Page images and extracted text
━━━━

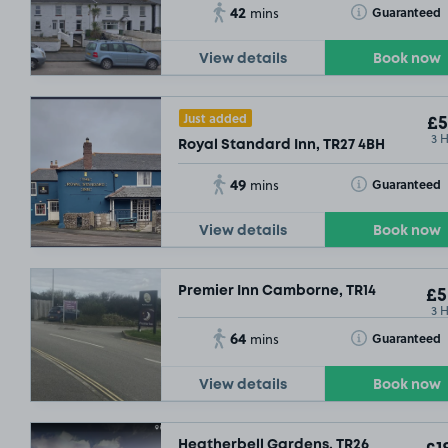
42
Toggle Tooltip
Guaranteed
mins
View details
Book now
Just added
£5
3 
Royal Standard Inn, TR27 4BH
49
Toggle Tooltip
Guaranteed
mins
View details
Book now
Premier Inn Camborne, TR14
£5
3 
64
Toggle Tooltip
Guaranteed
mins
View details
Book now
Heatherbell Gardens, TR26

━━━━

→ **EXERCISE DESCRIPTION**: Restate all entries above exactly, but not the images.

→ **RESPONSE FOR THIS EXERCISE**:
42
Toggle Tooltip
Guaranteed
mins
View details
Book now
Just added
£5
3 
Royal Standard Inn, TR27 4BH
49
Toggle Tooltip
Guaranteed
mins
View details
Book now
Premier Inn Camborne, TR14
£5
3 
64
Toggle Tooltip
Guaranteed
mins
View details
Book now
Heatherbell Gardens, TR26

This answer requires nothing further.